**Exercise brief**
From the entries below, report how many lines contain the string "Бишкек". Give only that number.

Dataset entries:
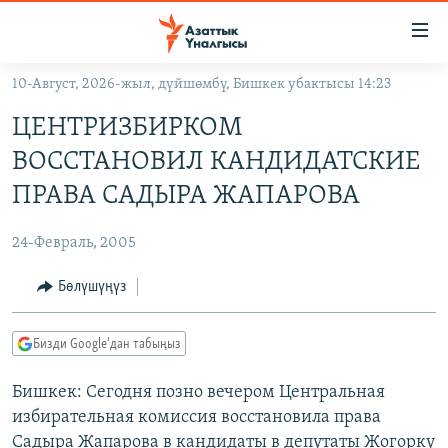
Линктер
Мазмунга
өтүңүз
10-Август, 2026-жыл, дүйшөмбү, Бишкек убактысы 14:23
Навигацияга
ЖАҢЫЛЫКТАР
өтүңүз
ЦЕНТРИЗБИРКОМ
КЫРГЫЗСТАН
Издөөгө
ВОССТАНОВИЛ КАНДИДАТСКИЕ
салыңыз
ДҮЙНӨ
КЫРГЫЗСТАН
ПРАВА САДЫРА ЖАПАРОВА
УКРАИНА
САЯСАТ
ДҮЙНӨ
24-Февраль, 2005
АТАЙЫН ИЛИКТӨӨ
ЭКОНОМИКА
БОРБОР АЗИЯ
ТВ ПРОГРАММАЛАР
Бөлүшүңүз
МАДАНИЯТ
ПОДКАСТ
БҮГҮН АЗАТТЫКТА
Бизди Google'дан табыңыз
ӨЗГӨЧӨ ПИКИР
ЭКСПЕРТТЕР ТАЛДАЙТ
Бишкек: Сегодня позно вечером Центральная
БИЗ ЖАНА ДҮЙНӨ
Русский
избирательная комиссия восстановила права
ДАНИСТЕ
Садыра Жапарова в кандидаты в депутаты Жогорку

**Task answer**
2